2. Server-side thunk proc

This is a server-side proc that takes the raw contents of a P2PStream and deserializes the correct expected parameter types. We call these procs "thunks", although a trampoline might have been a better name. These procs are even simpler:

  proc status_thunk(stream: Connection; proto`gensym175130276: string): Future[void] {.gcsafe.} =
    return handleIncomingStream(network, stream, statusObj, SSZ)

When you say node.addCapability(Protocol), these are installed as protocol handlers though the switch.mount API. Again, the bulk of the actual logic is in handleIncomingStream defined in eth2_network.nim.

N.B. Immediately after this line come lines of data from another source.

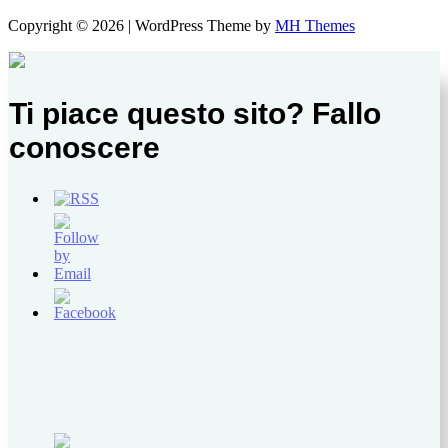
Copyright © 2026 | WordPress Theme by
MH Themes
Ti piace questo sito? Fallo
conoscere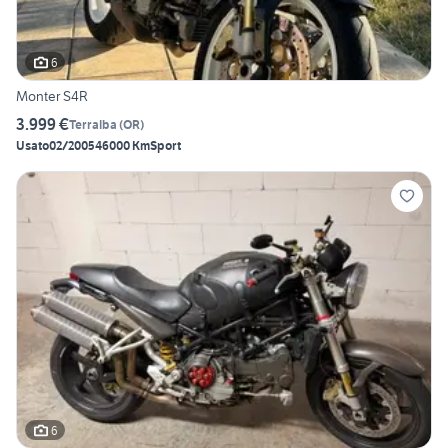
6
Monter S4R
3.999 €
Terralba
(
OR
)
Usato
02/2005
46000 Km
Sport
6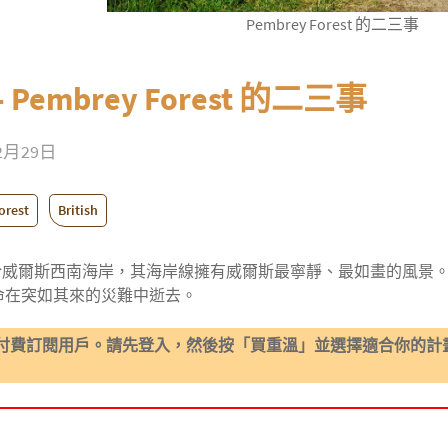
Pembrey Forest 的二三事
 - Pembrey Forest 的二三事
12月29日
orest
British
orest 位於威爾斯西南海岸，其海岸線擁有威爾斯最寧靜、最如畫
命在突如其來的災難中逝去。
付費訂閱用戶。請先登入，然後按「買重溫」並選擇適合你的計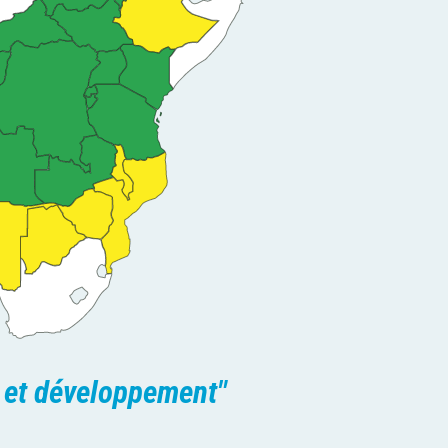
Am
Al
Dr Mubita Luwabelwa
Secr
Secrétaire Exécutif
té et développement"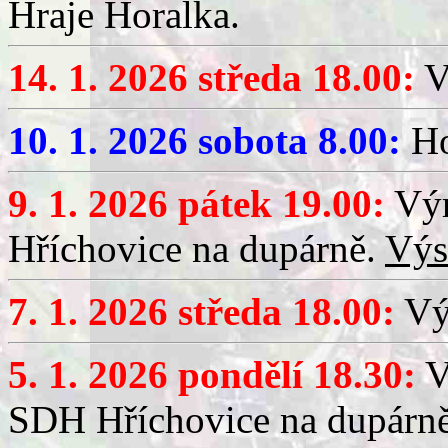
Hraje Horalka.
14. 1. 2026 středa 18.00:
V
10. 1. 2026 sobota 8.00:
Ho
9. 1. 2026 pátek 19.00:
Výr
Hříchovice na dupárně.
Výs
7. 1. 2026 středa 18.00:
Výč
5. 1. 2026 pondělí 18.30:
V
SDH Hříchovice na dupárn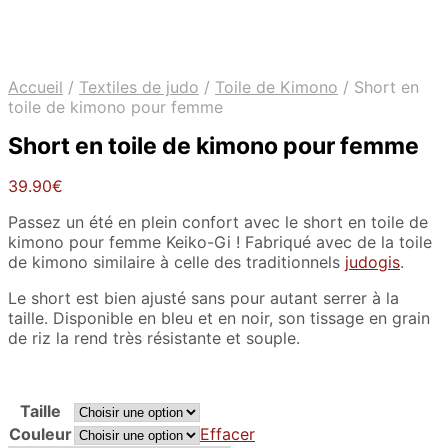
Accueil
/
Textiles de judo
/
Toile de Kimono
/
Short en
toile de kimono pour femme
Short en toile de kimono pour femme
39.90
€
Passez un été en plein confort avec le short en toile de
kimono pour femme Keiko-Gi ! Fabriqué avec de la toile
de kimono similaire à celle des traditionnels
judogis
.
Le short est bien ajusté sans pour autant serrer à la
taille. Disponible en bleu et en noir, son tissage en grain
de riz la rend très résistante et souple.
Taille
Couleur
Effacer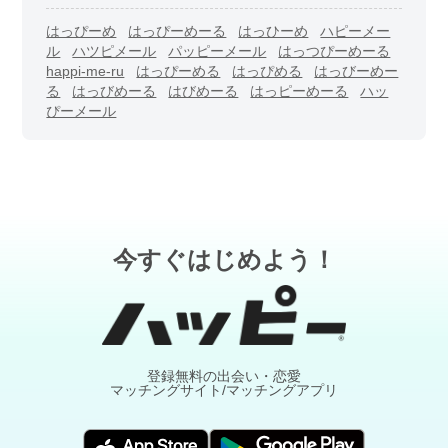
はっぴーめ
はっぴーめーる
はっひーめ
ハピーメー
ル
ハツピメール
パッピーメール
はっつぴーめーる
happi-me-ru
はっぴーめる
はっぴめる
はっびーめー
る
はっびめーる
はびめーる
はっピーめーる
ハッ
ぴーメール
今すぐはじめよう！
登録無料の出会い・恋愛
マッチングサイト/マッチングアプリ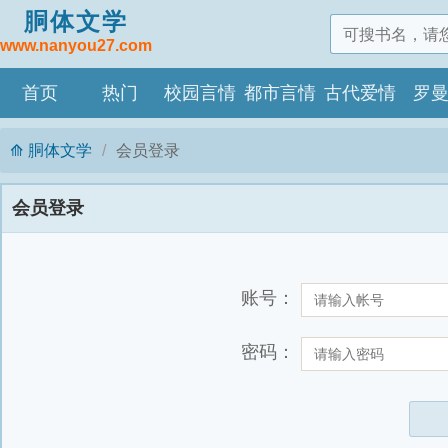
胴体文学
www.nanyou27.com
首页
热门
校园言情
都市言情
古代爱情
罗
胴体文学
会员登录
会员登录
账号：
密码：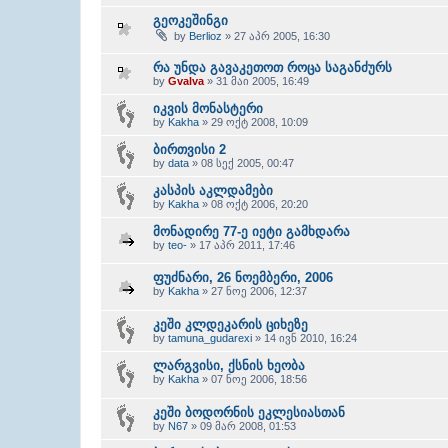
გეოკეშინგი
by
Berlioz
» 27 აპრ 2005, 16:30
რა უნდა გავაკეთოთ როცა საგანძურს
by
Gvalva
» 31 მაი 2005, 16:49
იკვის მონასტერი
by
Kakha
» 29 ოქტ 2008, 10:09
ბირთვისი 2
by
data
» 08 სექ 2005, 00:47
კასპის აკლდამები
by
Kakha
» 08 ოქტ 2006, 20:20
მონადირე 77-ე იეტი გამხდარა
by
teo-
» 17 აპრ 2011, 17:46
ფუძნარი, 26 ნოემბერი, 2006
by
Kakha
» 27 ნოე 2006, 12:37
კეში კლდეკარის ციხეზე
by
tamuna_gudarexi
» 14 ივნ 2010, 16:24
ლარგვისი, ქსნის ხეობა
by
Kakha
» 07 ნოე 2006, 18:56
კეში ბოდორნის ეკლესიასთან
by
N67
» 09 მარ 2008, 01:53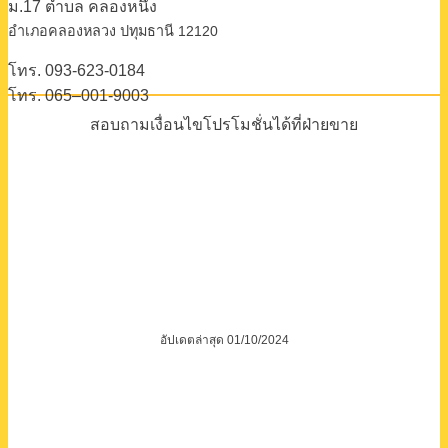
ม.17 ตําบล คลองหนึ่ง
อําเภอคลองหลวง ปทุมธานี 12120
โทร. 093-623-0184
โทร. 065–001-9003
สอบถามเงื่อนไขโปรโมชั่นได้ที่ฝ่ายขาย
อัปเดตล่าสุด 01/10/2024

3. Server-side user handler

This is the user-defined handler that the user entered in the p2pProtocol macro. At the end of handleIncomingStream you'll find the following call:

  await callUserHandler(peer, conn, msg)

This is another simple glue proc generated by the macro that just unpacks the deserialized message data into the parameters of the right user handler.

Is that all?

The rest is simple helpers for APIs such as peer.state(BeaconSync), eth2Node.protocolState(BeaconState), etc. Forcing the protocol definitions to a common standard guarantees that we don't end up using certain Nim features such as closures to capture arbitrary application state in the handlers. I consider this a small win that makes the protocols easier to audit and reason about and it exposes their state to other parts of the application with a well-defined API. It will also help us to more easily migrate to a manual memory management scheme in the future.

Closing words on intentional programming and regularity

When you design an API, you should always strive to capture the intent of the programmer as precisely as possible. When you do that, it becomes much easier to add features such as "Implement this protocol in a mock peer that will reply with pre-recoreded messages", "Dump the JSON contents of all network messages", "Create a visualization tool of the network traffic". All of these cross-cutting concerns become a matter of enhancing the protocol processing layer with new capabilities.

When the programmers are responsible for getting the low-level details right, some irregularity will innevitably sneak in. The Waku protocol for example had a number of such irregularities that Kim was able to point out to the design team only because they were difficult to express within the constraints of the p2pProtocol macro.